Rose tinted spec(ifications)
Having just read the article on Internet Explorer being the "best browser in the world", I felt compelled to e-mail you - not to flame you however, or to agree with the sentiments expressed by Scott Stearns. Instead, I thought I'd let you know that Scott does not seem to be the only Microsoft employee wearing the obligatory rose-tinted glasses (although I suspect "blacked-out glasses" might be closer to the truth).
I recently picked up a magazine in work on Irish business. Inside, they had an article on browser wars, and the current state of affairs in the market. Inside this article was a quote from the head of Microsoft Ireland (her name escapes me now), that went something like the following:
"Following the latest security fix, I now feel that Internet Explorer is the most secure browser on the market".
Having stifled a chuckle at this point, I went on to read another of her quotes:
"In terms of features, we also feel that Internet Explorer is the best browser on the market".
Personally, I fail to understand how Microsoft can continue to make such claims, without falling foul of some kind of law. At least in the case of Mr. Scott Stearns, it was only his blog, and not a public magazine article! If I can track down an on-line copy of the article in question, I'll do my best to pass it onto you.
It seems to me that the printed papers may well have a policy of being laggards with their web sites to keep their printed pages ahead of the web pages, since many give web away for free, and their advertisers are mainly in the printed versions and usually pay by sold circulation. They all lose money on printing costs versus price per copy sold. Now with the uinquirer, all you have is your web ads and a few paid adfree subscriptions. There is no fat belly of print ads to feed on, also none of the associated overheads of print, like proofreaders.
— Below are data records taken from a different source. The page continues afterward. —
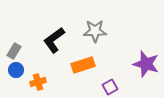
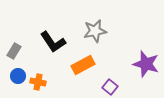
gray star: rotated 10 degrees counterclockwise
black L-shape: moved 1 px left, 2 px down; rotated 88 degrees counterclockwise
orange rectangle: rotated 10 degrees counterclockwise
blue circle: moved 2 px right, 6 px down
orange cross: rotated 28 degrees clockwise
purple square: rotated 21 degrees counterclockwise
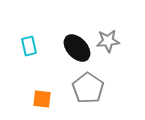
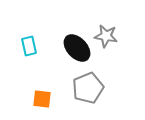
gray star: moved 2 px left, 5 px up; rotated 15 degrees clockwise
gray pentagon: rotated 16 degrees clockwise
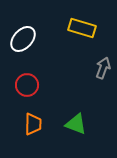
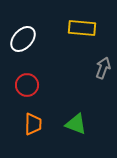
yellow rectangle: rotated 12 degrees counterclockwise
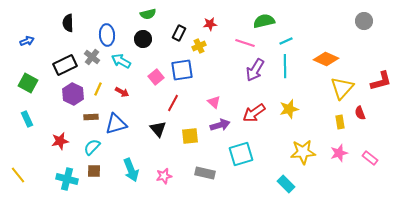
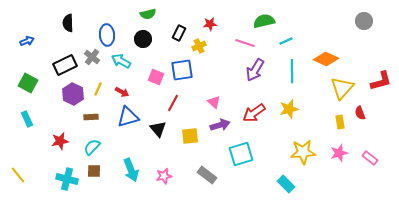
cyan line at (285, 66): moved 7 px right, 5 px down
pink square at (156, 77): rotated 28 degrees counterclockwise
blue triangle at (116, 124): moved 12 px right, 7 px up
gray rectangle at (205, 173): moved 2 px right, 2 px down; rotated 24 degrees clockwise
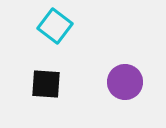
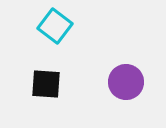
purple circle: moved 1 px right
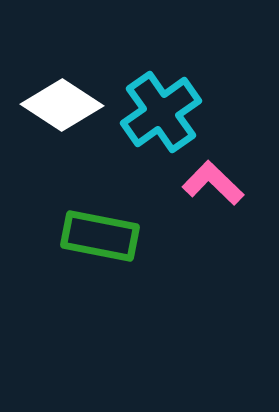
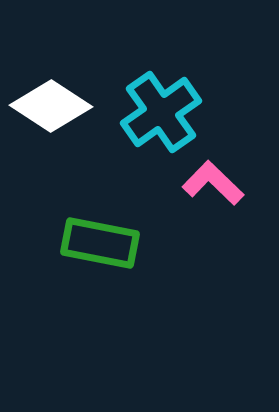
white diamond: moved 11 px left, 1 px down
green rectangle: moved 7 px down
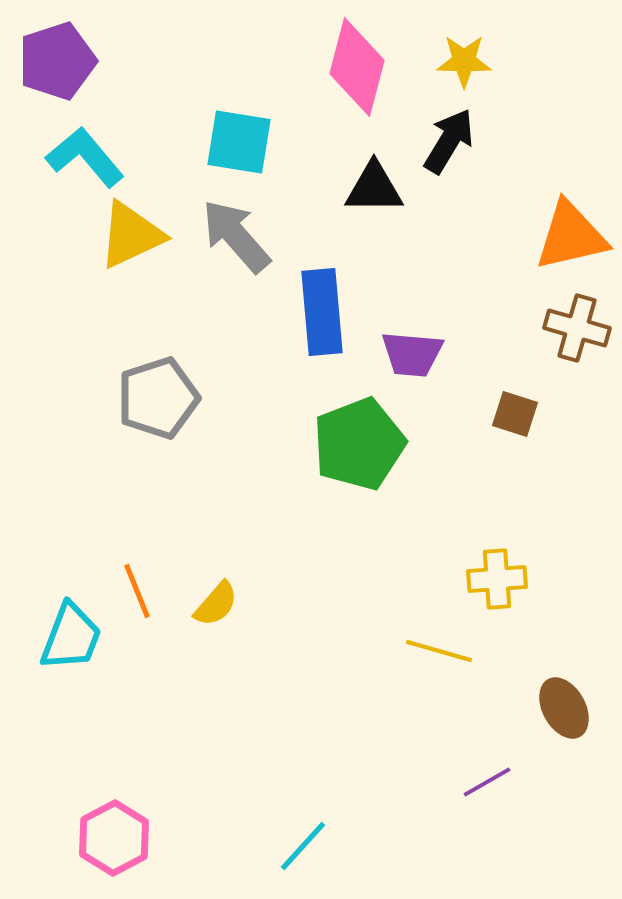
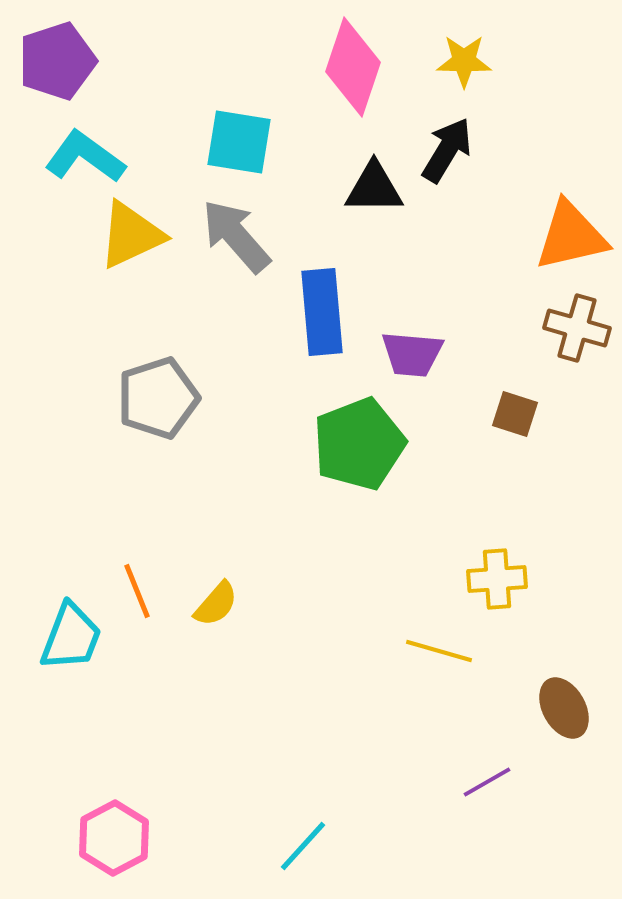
pink diamond: moved 4 px left; rotated 4 degrees clockwise
black arrow: moved 2 px left, 9 px down
cyan L-shape: rotated 14 degrees counterclockwise
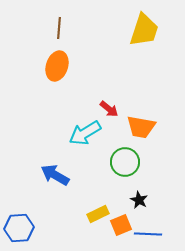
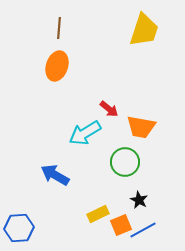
blue line: moved 5 px left, 4 px up; rotated 32 degrees counterclockwise
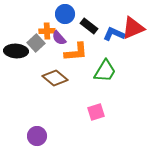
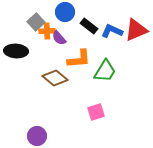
blue circle: moved 2 px up
red triangle: moved 3 px right, 2 px down
blue L-shape: moved 2 px left, 3 px up
gray square: moved 21 px up
orange L-shape: moved 3 px right, 7 px down
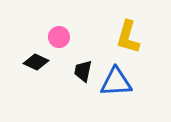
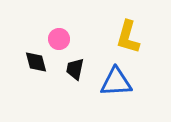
pink circle: moved 2 px down
black diamond: rotated 50 degrees clockwise
black trapezoid: moved 8 px left, 2 px up
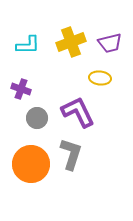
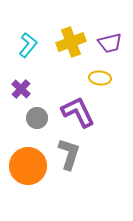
cyan L-shape: rotated 50 degrees counterclockwise
purple cross: rotated 24 degrees clockwise
gray L-shape: moved 2 px left
orange circle: moved 3 px left, 2 px down
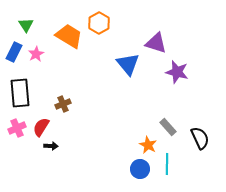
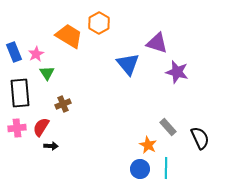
green triangle: moved 21 px right, 48 px down
purple triangle: moved 1 px right
blue rectangle: rotated 48 degrees counterclockwise
pink cross: rotated 18 degrees clockwise
cyan line: moved 1 px left, 4 px down
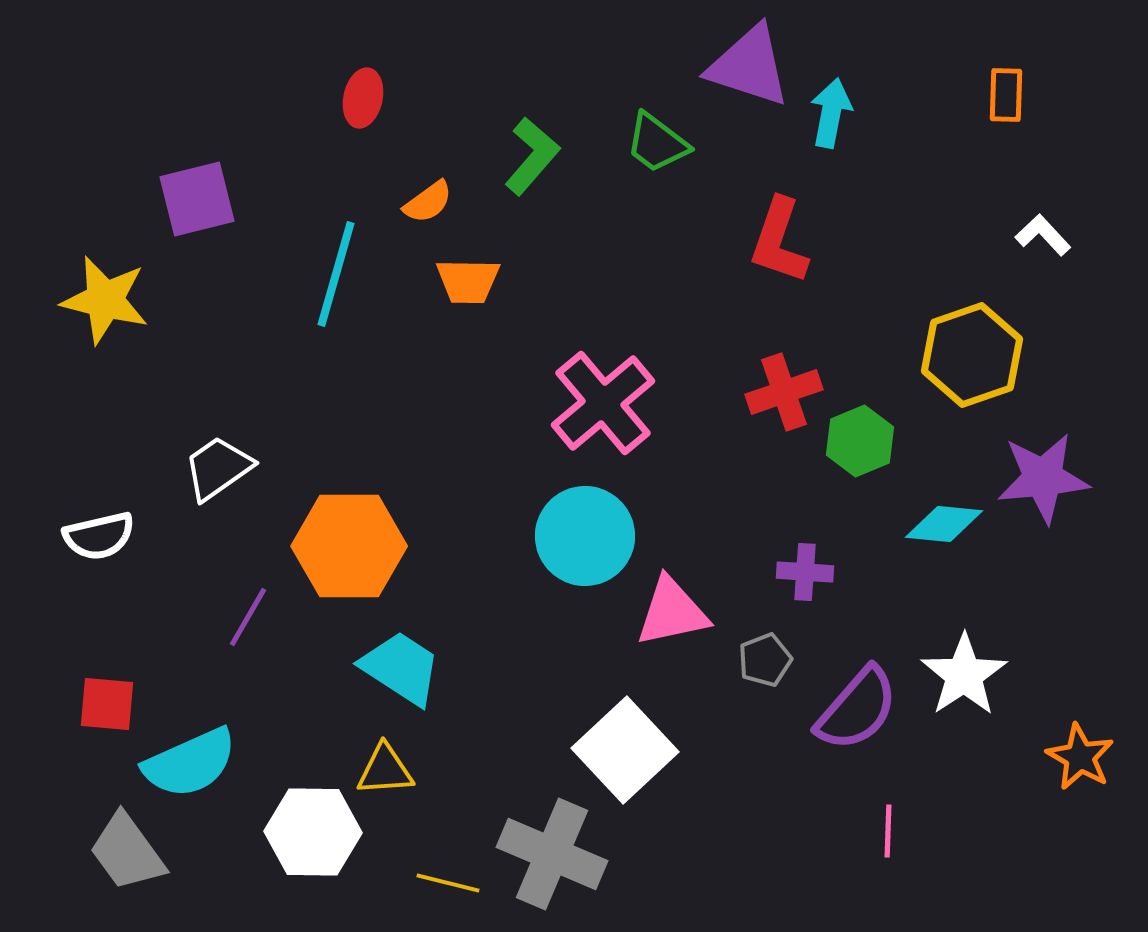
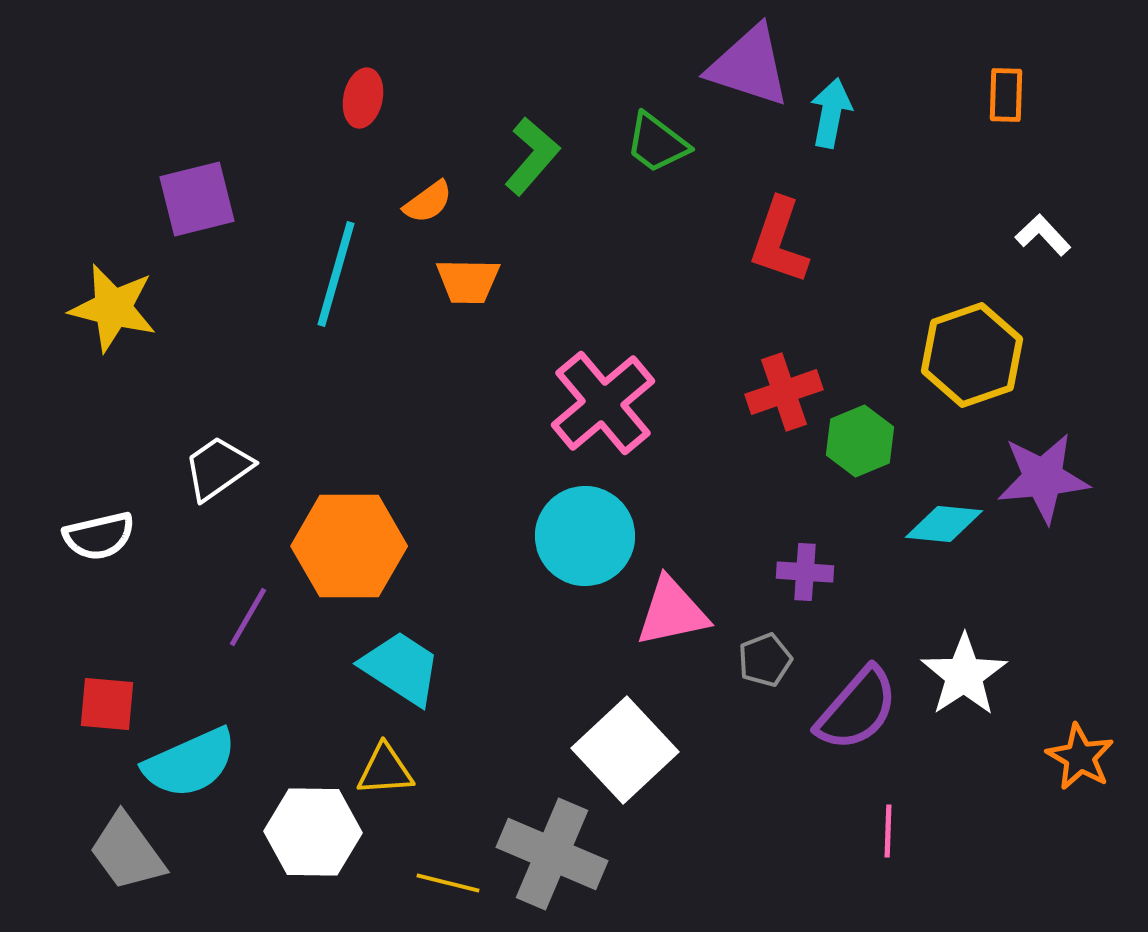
yellow star: moved 8 px right, 8 px down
What lies in the future? People will still want news. If driving, it must be audio only, unless we get drive by wire cars and you are able to watch a telly. If driving I think there will be greater use of tellys in trains and busses, in place of a few of the adverts. They may be silent with two screens, one for a picture and one for a crawl of text news. It is quite possible to have one picture/video screen and several different language text crawls. This can be done easily enough with existing tech. Screens can have some ads too.
Small PDA style screens with a simple black and white screen and a long lived battery that will hold news, novels etc are quite doable. They can update intermittently and get enough data in a 15 second train stop to play for a few stations along the way and they will do a running update via RF at each station. You can have many languages, sports, tech etc feeds. They can also have color screens, if battery life can be sacrificed. I can see a screen like that just for transit use. It sits in a charger at home/work and is just used for the trip. Just like papers are used for the trip and often tossed. Of course a business PDA might have more capability. Internet, e-mail, phone, etc, all functions that depends on the degree of quality of the RF link, as some will need a continuous and some can tolerate a slower or intermittent link. I expect a spectrum of these services will appear at varying screen size/resolution/RF continuity etc.
Will papers vanish? not likely, but their growth phase seems to be over. Magazines are smaller now, so are papers.
Peter Stern [Letters, passim. Ed.] seems to be under the impression that his PC will have to boot up every time he turns it on for the next 10 years, and so DVD players will still be popular.
But some laptops already perform TV and audio functions without having to boot up, and this functionality in DVDs is not beyond our wit. Also, at least two contenders exist for non-volatile RAM (MRAM and NRAM) that could replace our current memory chips with something that does not forget where it was when the power goes off.
Of course, there is the chance that some fantastical nanowotsit make make the whole process obsolete in 10 years, but even with existing technologies there is a great deal of change ready to take place.